··· SUPPLIED RECORDS ···

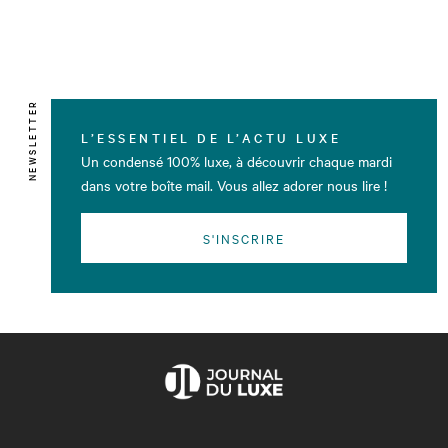
NEWSLETTER
L’ESSENTIEL DE L’ACTU LUXE
Un condensé 100% luxe, à découvrir chaque mardi
dans votre boîte mail. Vous allez adorer nous lire !
S'INSCRIRE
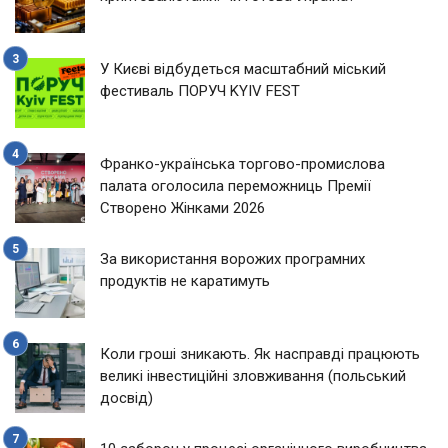
У Києві відбудеться масштабний міський
фестиваль ПОРУЧ KYIV FEST
Франко-українська торгово-промислова
палата оголосила переможниць Премії
Створено Жінками 2026
За використання ворожих програмних
продуктів не каратимуть
Коли гроші зникають. Як насправді працюють
великі інвестиційні зловживання (польський
досвід)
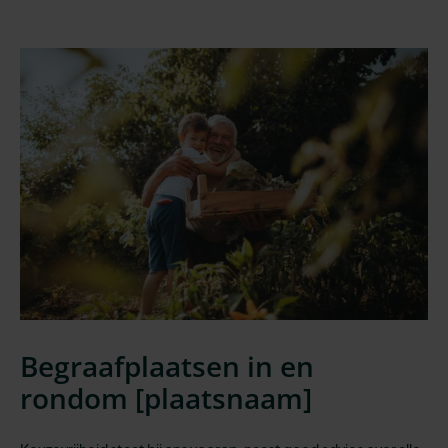
Begraafplaatsen in en
rondom [
plaatsnaam
]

···

* [THE PROBLEM]
Take the line containing "dans votre boîte" and every line after it through the end of the data, and write them out exactly, with no pictures.

* [TASK ANSWER]
dans votre boîte mail. Vous allez adorer nous lire !
S'INSCRIRE
У Києві відбудеться масштабний міський
фестиваль ПОРУЧ KYIV FEST
Франко-українська торгово-промислова
палата оголосила переможниць Премії
Створено Жінками 2026
За використання ворожих програмних
продуктів не каратимуть
Коли гроші зникають. Як насправді працюють
великі інвестиційні зловживання (польський
досвід)
Begraafplaatsen in en
rondom [
plaatsnaam
]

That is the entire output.